Historic house in Utah, United States

The Forster Hotel, built in 1870 and expanded in 1913, is a property on the National Register of Historic Places in Mendon, Utah, United States. It was listed on the National Register in 2008 for its historical and architectural qualities.

==Description==
The hotel is 40x19 ft in plan, with its stone section's walls 16 in thick, built of random rubble masonry, and with ashlar quoins at the corners.

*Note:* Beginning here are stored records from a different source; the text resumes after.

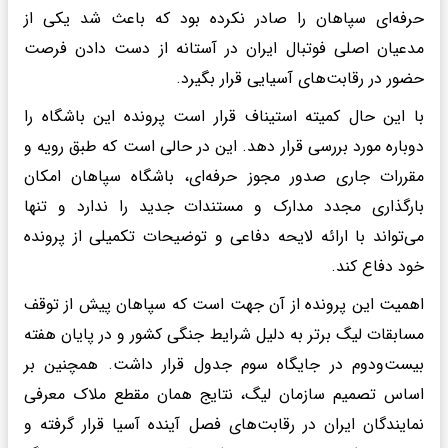
حرفه‌ای سپاهان را صادر نکرده بود که باعث شد یکی از
مدعیان اصلی فوتبال ایران در آستانه از دست دادن فرصت
حضور در رقابت‌های آسیایی قرار بگیرد.
با این حال کمیته استیناف قرار است پرونده این باشگاه را
دوباره مورد بررسی قرار دهد. این در حالی است که طبق رویه و
مقررات جاری صدور مجوز حرفه‌ای، باشگاه سپاهان امکان
بارگذاری مجدد مدارک و مستندات جدید را ندارد و تنها
می‌تواند با ارائه لایحه دفاعی و توضیحات تکمیلی از پرونده
خود دفاع کند.
اهمیت این پرونده از آن جهت است که سپاهان پیش از توقف
مسابقات لیگ برتر به دلیل شرایط جنگی کشور و در پایان هفته
بیست‌ودوم در جایگاه سوم جدول قرار داشت. همچنین بر
اساس تصمیم سازمان لیگ، نتایج همان مقطع ملاک معرفی
نمایندگان ایران در رقابت‌های فصل آینده آسیا قرار گرفته و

Relating to its history, the 2008 NRHP nomination states that "the building is associated with the early settlement of Mendon and was built by Ralph Forster, one of the first permanent settlers in the Cache Valley. Ralph Forster and his wife, Margaret McCulloch, made the stone house their home, but also used it as one of two early hotels in the settlements, which is its primary significance. Ralph and Margaret's children expanded the hotel in 1913. For over forty-five years, the Forster Hotel served the community providing accommodations for railroad workers, traveling salesmen, theatrical companies, and weekend visitors to the Mendon horse races. Although it has been a single-family residence since the 1940s, the house is still known as the Forster Hotel by current Mendon residents. It is a local landmark and one of the largest extant historic buildings in the community."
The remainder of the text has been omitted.